I get a lot of emails and comments from people who are afraid that they are giving their horse the wrong cues. They are afraid they will fail their horse by not keeping their commitment to riding. They are concerned about reading their horses body language wrong. They fear doing the wrong thing. They feel like they are letting their horse down.

When I read these, I wonder where your failure line is.  In my mind, I have a line drawn that is where I would consider would be failing my horse. Don't leave failing your horse as a vague idea. Consciously decide where that line is drawn. In this episode, I share my clearly-defined failure lines with you, I'll be discussing failure lines and disappointment lines, because it is important to separate these in your mind.

Show Notes

[02:38] I would be failing my horses if they didn't have adequate food, shelter, and a basic level of health and enjoyment. This is where I define my failure line.

[02:58] They need access to clean water, safe hay, and enough nutrients that their body scores around 5. They also get their hooves trimmed regularly, dewormed regularly, and a vet called in an emergency.

[03:24] If I couldn't provide these things, I would be failing my horse. I do absolutely aim to go above this line.

[03:44] My horses see a dentist regularly, have massages, sometimes they have chiropractic work, and some wear blankets.

[04:27] There is a difference between my disappointment line and my failure line.

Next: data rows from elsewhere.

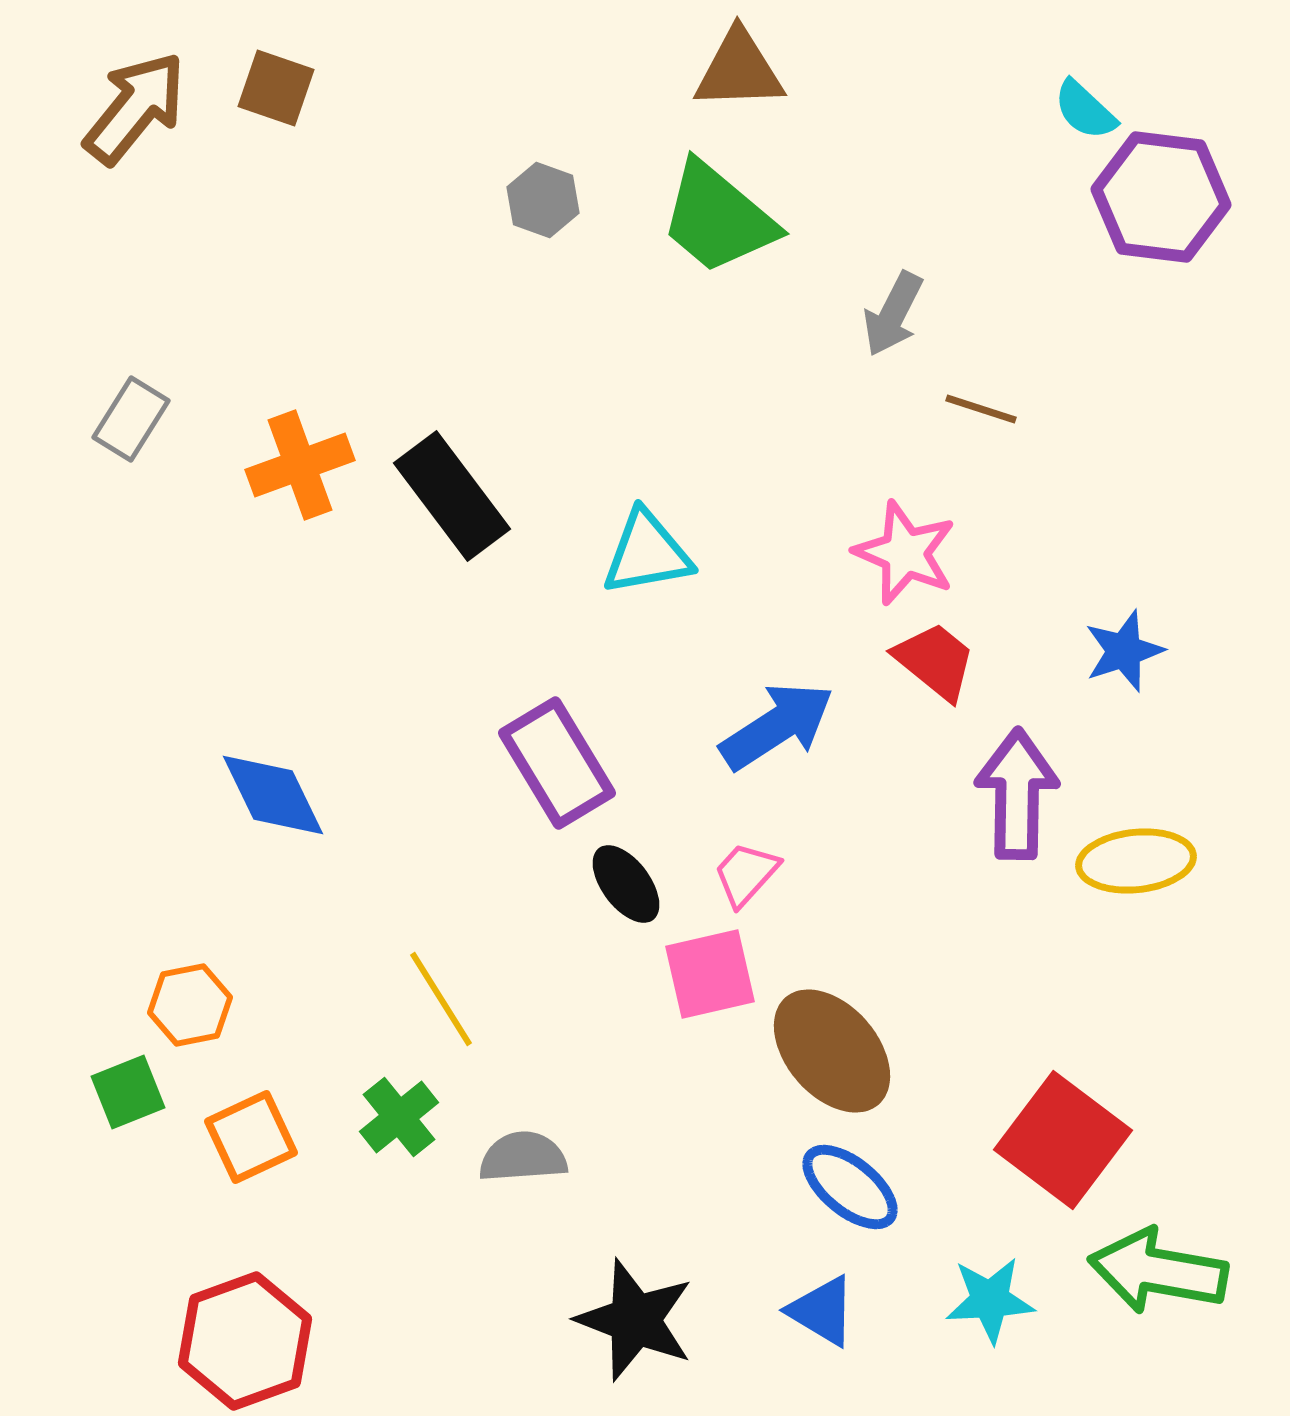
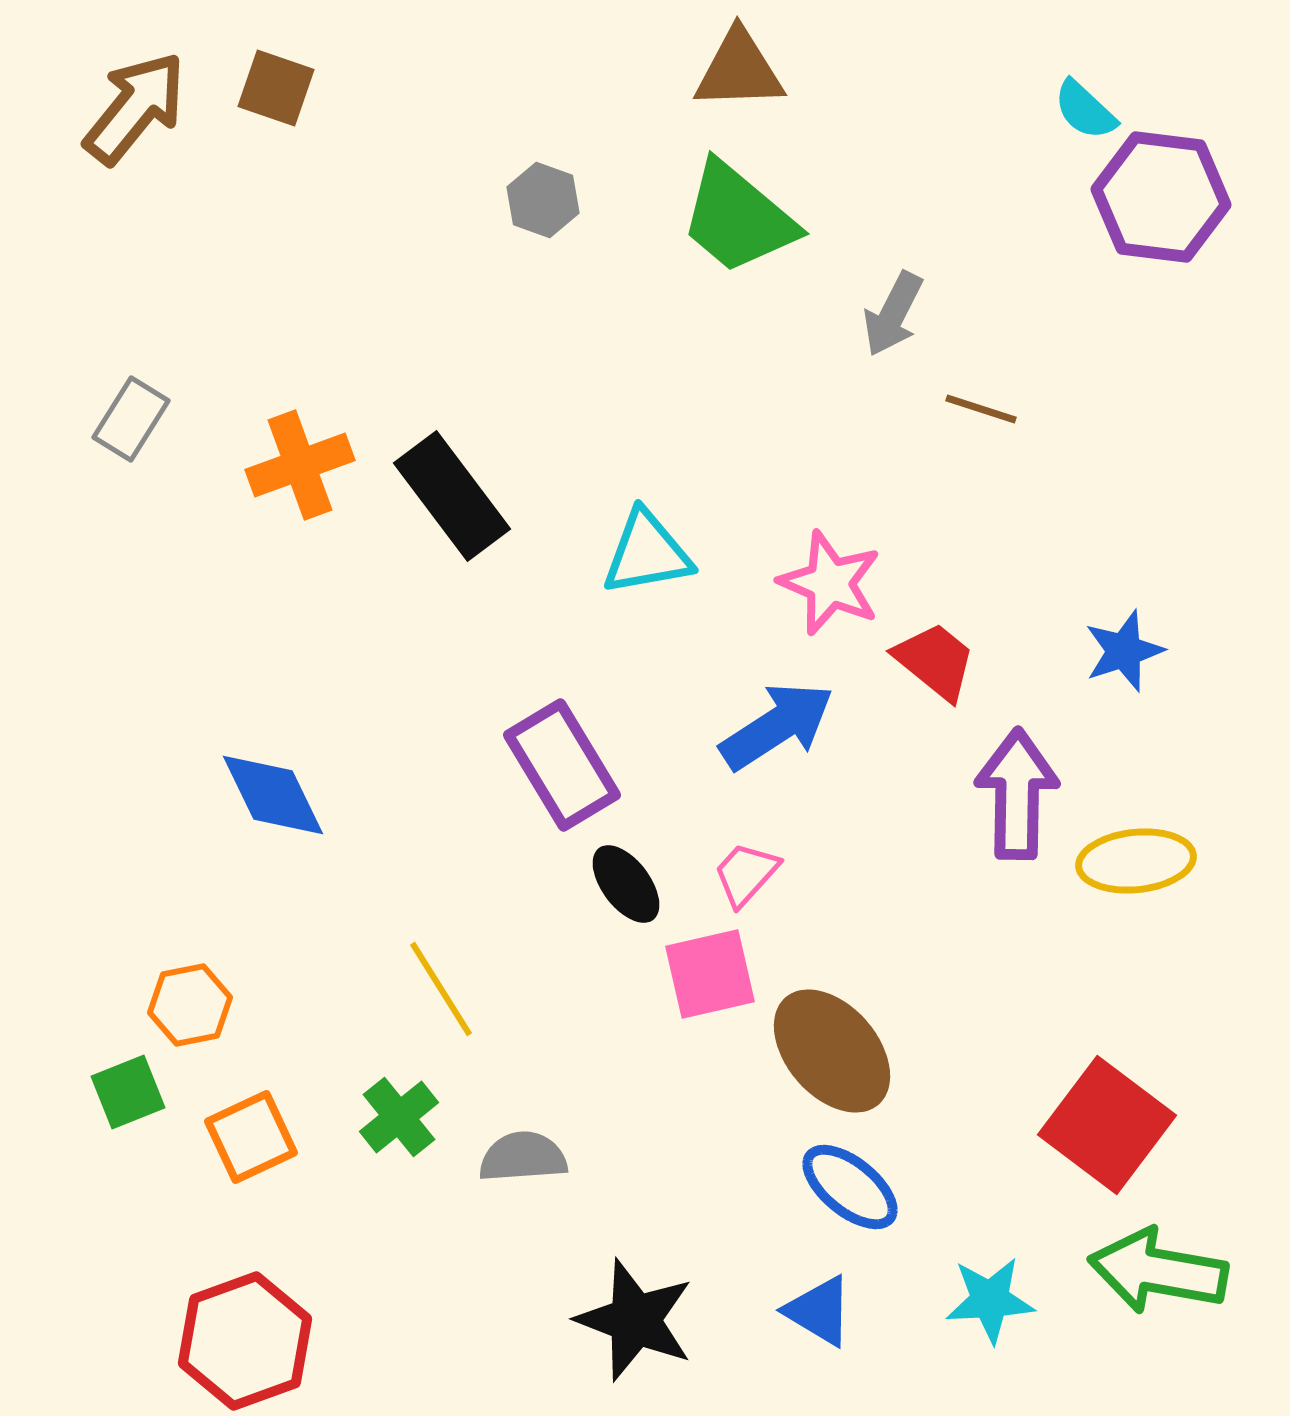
green trapezoid: moved 20 px right
pink star: moved 75 px left, 30 px down
purple rectangle: moved 5 px right, 2 px down
yellow line: moved 10 px up
red square: moved 44 px right, 15 px up
blue triangle: moved 3 px left
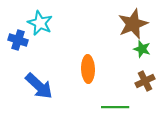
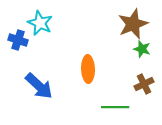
brown cross: moved 1 px left, 3 px down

I could be disappointed in the quality of the hay but as long as it's safe, it should be okay.

[04:43] This also gives me the freedom to treat horses more like individuals and give them the individual care they need.

[05:17] The basic failure line for training is that the horse has a fundamental understanding so that I can hold that horse for the vet or the farrier.

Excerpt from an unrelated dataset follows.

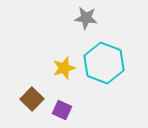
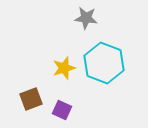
brown square: moved 1 px left; rotated 25 degrees clockwise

[05:28] I'm not aiming for the failure lines. They are fairly low. The lines I stack above the failure lines are what I would label as disappointment lines.

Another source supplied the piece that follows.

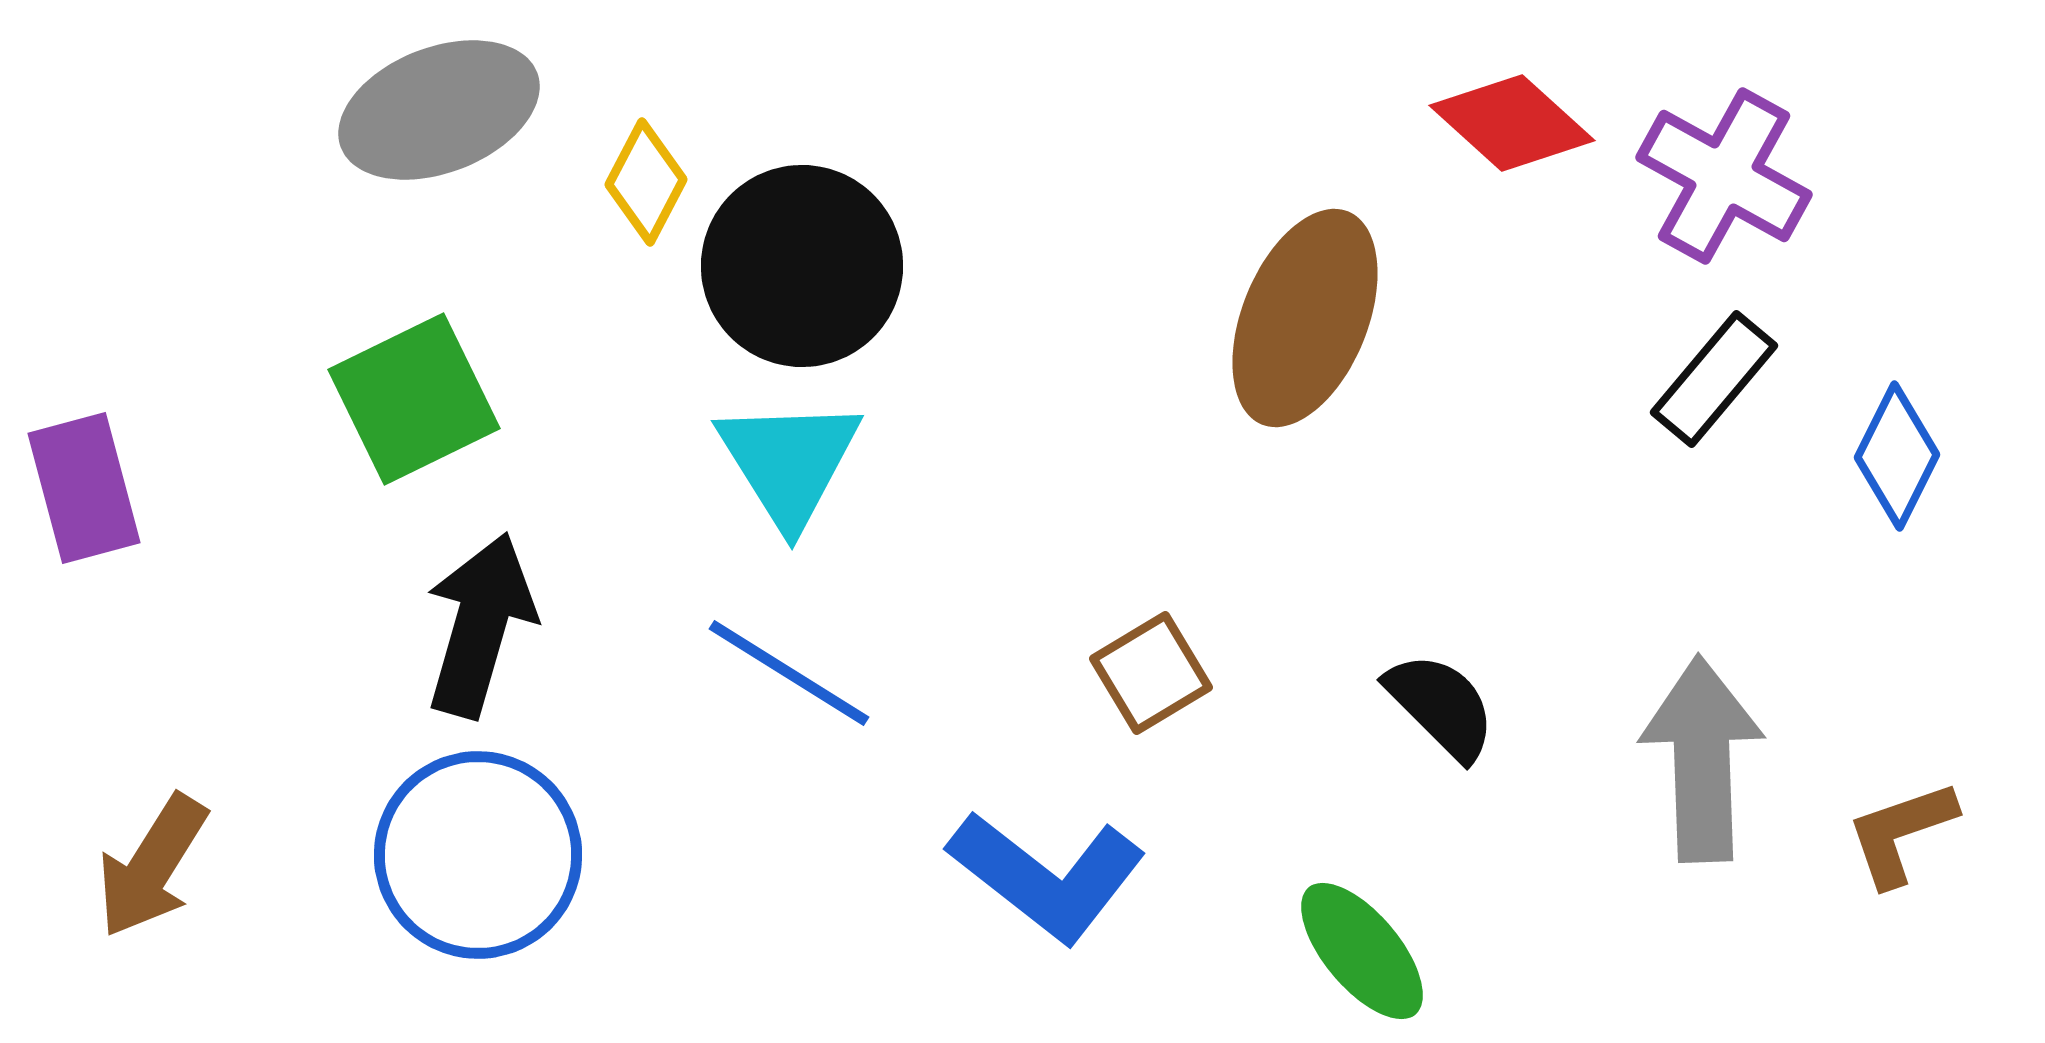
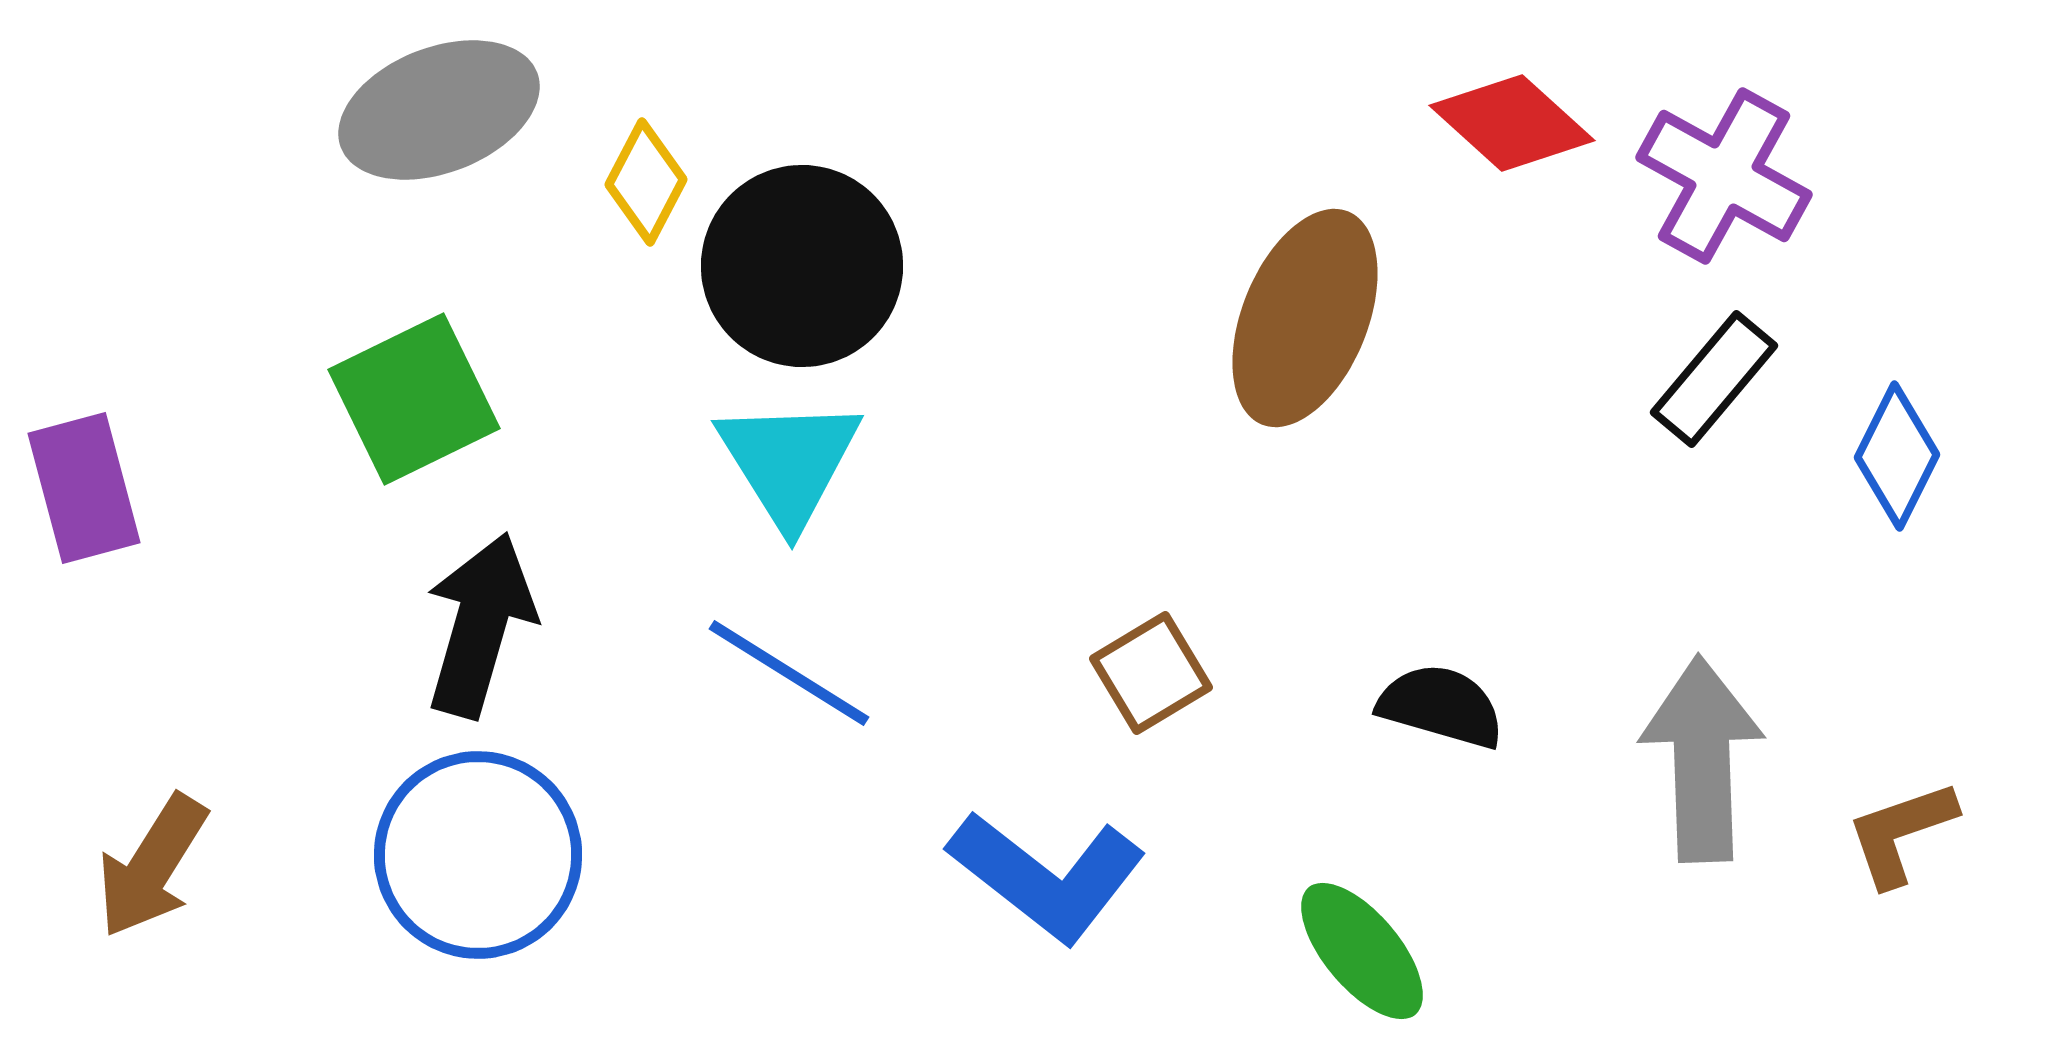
black semicircle: rotated 29 degrees counterclockwise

[06:59] I often see people drawing failure lines as something that I would see more as human disappointment.

[07:22] If you're running into problems where you feel things aren't safe for you or the horse, then you should probably get professional help.

[08:38] People often ask too little of the horse as opposed to asking too much of the horse.

[09:35] Picture a kid and a pony and how happy and confident they look. This is a good place to aim for.

[10:16] People often judge themselves, but the horse isn't judging them. The horse is just trying to figure out what they want.

[12:22] Horses aren't judging. They are just asking questions and following along in the conversation.

[13:00] The lack of clarity between the horse and the rider is just a chance for them to learn.

[14:28] Horses can become very smart as to where each person is drawing the lines.

[14:48] If you're holding yourself to a really high standard while you're learning and you label it failure, it can be really crippling.

[14:58] While you're learning be really clear about what you are calling failure and about what you are calling disappointment.

[15:32] If you are in a situation where all you can do is keep your horses healthy and fed, you have permission not to feel like a failure.

[16:53] if you're not actively harming the horse, it's not as big a deal as it may feel.

[17:14] Professionals get to set their own standards.

[17:52] It's important to understand what we label as disappointments and what we label as failures, because the words we use and how we speak to ourselves affects us.